▸ **What is needed**:
Below are lines of data; restate word for word those running from the line containing "Surveillance De La Qualite" to the line containing "Qualité De L’air En", inclusive, and no others.

▸ **Input**:
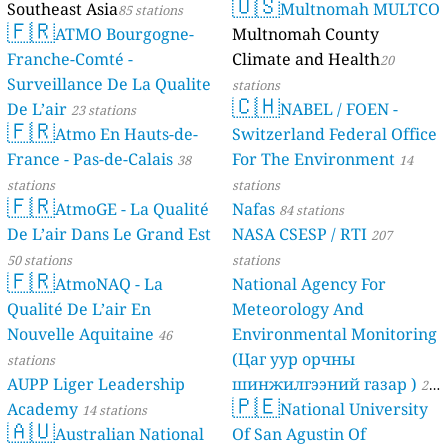
🇺🇸
Southeast Asia
Multnomah MULTCO
85 stations
🇫🇷
ATMO Bourgogne-
Multnomah County
Franche-Comté -
Climate and Health
20
Surveillance De La Qualite
stations
🇨🇭
De L’air
NABEL / FOEN -
23 stations
🇫🇷
Atmo En Hauts-de-
Switzerland Federal Office
France - Pas-de-Calais
For The Environment
38
14
stations
stations
🇫🇷
AtmoGE - La Qualité
Nafas
84 stations
De L’air Dans Le Grand Est
NASA CSESP / RTI
207
50 stations
stations
🇫🇷
AtmoNAQ - La
National Agency For
Qualité De L’air En
Meteorology And
Nouvelle Aquitaine
Environmental Monitoring
46
(Цаг уур орчны
stations
AUPP Liger Leadership
шинжилгээний газар )
21
🇵🇪
Academy
National University
14 stations
stations
🇦🇺
Australian National
Of San Agustin Of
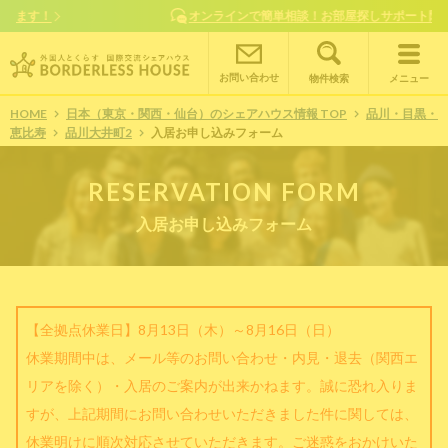
オンラインで簡単相談！お部屋探しサポート随時受付中
お問い合わせ
物件検索
メニュー
HOME
日本（東京・関西・仙台）のシェアハウス情報 TOP
品川・目黒・
恵比寿
品川大井町2
入居お申し込みフォーム
RESERVATION FORM
入居お申し込みフォーム
【全拠点休業日】8月13日（木）～8月16日（日）
休業期間中は、メール等のお問い合わせ・内見・退去（関西エ
リアを除く）・入居のご案内が出来かねます。誠に恐れ入りま
すが、上記期間にお問い合わせいただきました件に関しては、
休業明けに順次対応させていただきます。ご迷惑をおかけいた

▸ **Answer section**:
Surveillance De La Qualite
stations
🇨🇭
De L’air
NABEL / FOEN -
23 stations
🇫🇷
Atmo En Hauts-de-
Switzerland Federal Office
France - Pas-de-Calais
For The Environment
38
14
stations
stations
🇫🇷
AtmoGE - La Qualité
Nafas
84 stations
De L’air Dans Le Grand Est
NASA CSESP / RTI
207
50 stations
stations
🇫🇷
AtmoNAQ - La
National Agency For
Qualité De L’air En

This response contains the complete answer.